_TRY IT_
Where the word "traino" occurs in a line of the data, return the whole line.
(RECORDS FOR THE TASK)
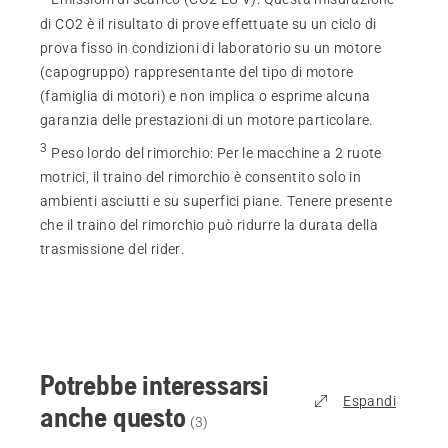
di CO2 è il risultato di prove effettuate su un ciclo di
prova fisso in condizioni di laboratorio su un motore
(capogruppo) rappresentante del tipo di motore
(famiglia di motori) e non implica o esprime alcuna
garanzia delle prestazioni di un motore particolare.
3
Peso lordo del rimorchio
:
Per le macchine a 2 ruote
motrici, il traino del rimorchio è consentito solo in
ambienti asciutti e su superfici piane. Tenere presente
che il traino del rimorchio può ridurre la durata della
trasmissione del rider.
Potrebbe interessarsi
Espandi
anche questo
(
3
)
(End RECORDS FOR THE TASK)
_TASK SOLUTION_
motrici, il traino del rimorchio è consentito solo in
che il traino del rimorchio può ridurre la durata della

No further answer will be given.